Hotspots of Chinese amphibian diversity. (A) The 29 highest-diversity grid cells (upper 95th percentile of species richness, square grid cells). We grouped these 29 grid cells into 10 geographically distinct biodiversity hotspots (orange grid cells): Eastern Himalayas (EHI), Eastern Hengduan Mountains (EHM), Southwest Yunnan Mountains (SYM), South-Central Hainan Mountains (SCHM), Nanling Mountains (NLM), Wuling Mountains (WLM), Eastern Guizhou Mountains (EGM), Luoxiao Mountains (LXM), Wuyi Mountains (WYM), and Tianmu Mountains (TMM). Green regions indicate the four previously recognized global biodiversity hotspots in China (Himalayas, Hengduan Mountains, Indo-Burma, and Mountains of Central Asia). Cells within these four globally recognized hotspots are colored blue and referred to as “old hotspots”, whereas those outside are colored red and referred to as “new hotspots”. The gray lines indicate the provincial boundaries of China. (B) Elevation map of China showing all hotspot grid cells. (C) Total species richness of each hotspot. Abbreviations of hotspots as above. (D) Proportion of protected areas and human footprint index of each grid cell, including grid cells of new hotspots (red), old hotspots (blue), and nonhotspots (gray).

Among the 10 hotspots recognized here, four overlapped with three previously recognized hotspots (Fig. 3A), including the Himalayas (Eastern Himalayas here), Hengduan Mountains (Eastern Hengduan Mountains here), and the Indo-Burma hotspot (mountains of Yunnan Province and Hainan Island). The other six hotspots were newly found here (Fig. 3A) and were broadly distributed in southeastern China, and included the Eastern Guizhou, Luoxiao, Nanling, Tianmu, Wuling, and Wuyi mountain ranges. One grid cell in the Nanling Mountains (longitude 113.5 and latitude 23.5), partially overlapped (41.2%) with the Indo-Burma hotspot. We classified it in the new Nanling Mountains hotspot given that this is where the majority of the grid cell is. Further, the Indo-Burma hotspot in this part of China generally corresponds to lowlands, not highlands.

The 10 hotspots identified here represented 58.0% (381/657) of all Chinese amphibian species (59.6% described plus 49.0% cryptic) among only 5% of the grid cells (SI Appendix, Fig. S7). They contained 55.6% of all endemic species and 43.0% of all narrowly endemic species (those restricted to a single grid cell; SI Appendix, Fig. S8). The six new hotspots contained 28.3% of Chinese amphibians (SI Appendix, Fig. S9) including 34.1% of Chinese endemics and 14.5% of narrow endemics. The described and cryptic species both showed high richness in these 10 hotspots (SI Appendix, Fig. S10), and there was a significant relationship (r² = 0.49; P < 0.0001) between richness of described species and potential cryptic species among all grid cells (SI Appendix, Fig. S11).
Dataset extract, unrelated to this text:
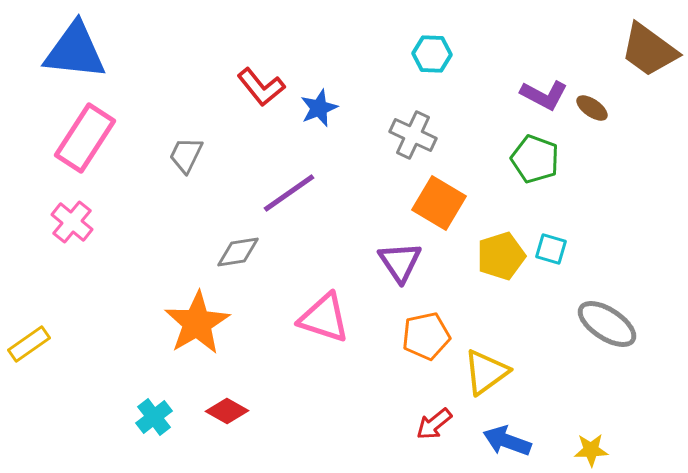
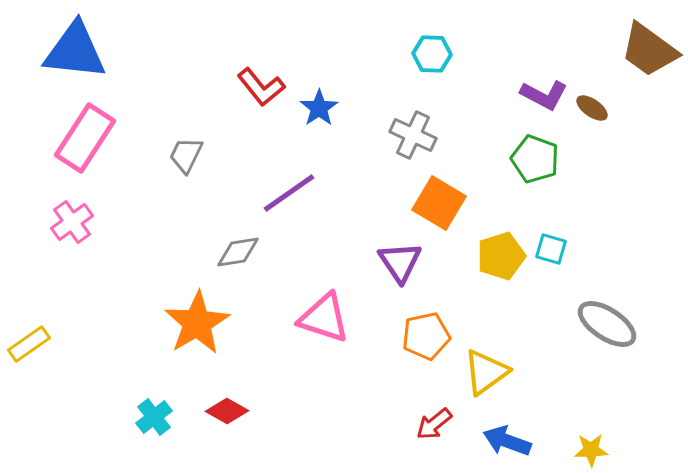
blue star: rotated 12 degrees counterclockwise
pink cross: rotated 15 degrees clockwise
The overall patterns for amphibians generally reflect those from frogs (SI Appendix, Fig. S2), which make up most of Chinese amphibian diversity. Salamanders also showed similar patterns (SI Appendix, Fig. S2), with high richness in the newly defined montane hotspots in South China (e.g., Nanling, Tianmu). However, unlike frogs, salamanders had limited richness in grid cells in Hainan and southwestern China (Yunnan Province) and high richness in northeast China (Jilin Province) and northern Taiwan. Caecilians have very limited richness, with only a few species in the southernmost parts of China (SI Appendix, Fig. S2).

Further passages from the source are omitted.